Trump’s lawyers show utter disrespect for the rulings of other courts, referring to the gag order approved by the DC Circuit and then copied in New York by Justice Juan Merchan as “unconstitutional.” At the same time, they lean into praising Judge Aileen Cannon for her most immoderate behavior, such as her order to put grand jury testimony on the public docket and her suggestion that the parties craft jury instructions which were functionally an instruction to acquit.

In the event, Judge Cannon denied both motions without prejudice, but in the most pissy way possible.

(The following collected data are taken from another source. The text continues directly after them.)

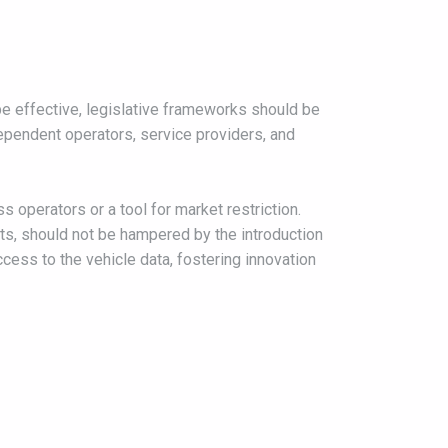
e effective, legislative frameworks should be
dependent operators, service providers, and
 operators or a tool for market restriction.
ts, should not be hampered by the introduction
cess to the vehicle data, fostering innovation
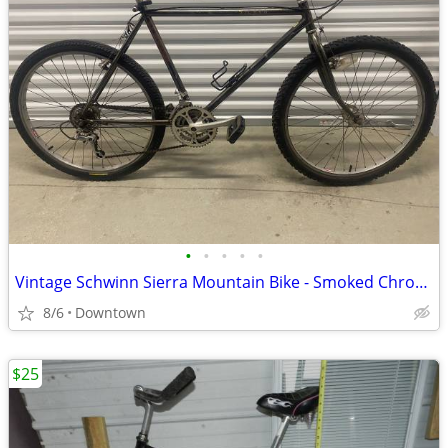
•
•
•
•
•
Vintage Schwinn Sierra Mountain Bike - Smoked Chrome
8/6
Downtown
$25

PAPERLESS ORDER denying without prejudice for lack of meaningful conferral 581 the Special Counsel’s Motion to Modify Conditions of Release. Upon review of the Motion 581 [581-1], Defendant Trump’s procedural opposition 583, and the attached email correspondence between counsel [583-1], the Court finds the Special Counsel’s pro forma “conferral” to be wholly lacking in substance and professional courtesy. It should go without saying that meaningful conferral is not a perfunctory exercise. Sufficient time needs to be afforded to permit reasonable evaluation of the requested relief by opposing counsel and to allow for adequate follow-up discussion as necessary about the specific factual and legal basis underlying the motion. This is so even when a party “assume[s]” the opposing party will oppose the proposed motion [583-1], and it applies with additional force when the relief sought — at issue for the first time in this proceeding and raised in a procedurally distinct manner than in cited cases — implicates substantive and/or Constitutional questions. Because the filing of the Special Counsel’s Motion did not adhere to these basic requirements, it is due to be denied without prejudice. Any future, non-emergency motion brought in this case — whether on the topic of release conditions or anything else — shall not be filed absent meaningful, timely, and professional conferral. S.D. Fla. L.R. 88.9, 7.1(a)(3); see ECF No. 28 p. 2; ECF No. 82. Moreover, all certificates of conference going forward shall (1) appear in a separate section at the end of the motion, not embedded in editorialized footnotes; (2) specify, in objective terms, the exact timing, method, and substance of the conferral conducted; and (3) include, if requested by opposing counsel, no more than 200 words verbatim from the opposing side on the subject of conferral, again in objective terms. Failure to comply with these requirements may result in sanctions. In light of this Order, the Court determines to deny without prejudice Defendant Trump’s Motion to Strike and for Sanctions 583 .

So, there you have it. The defendant can doxx law enforcement agents and falsely accuse them of trying to murder him. But if the prosecutors don’t ask nicely enough and quote the defense verbatim, then it’s contempt and sanctions.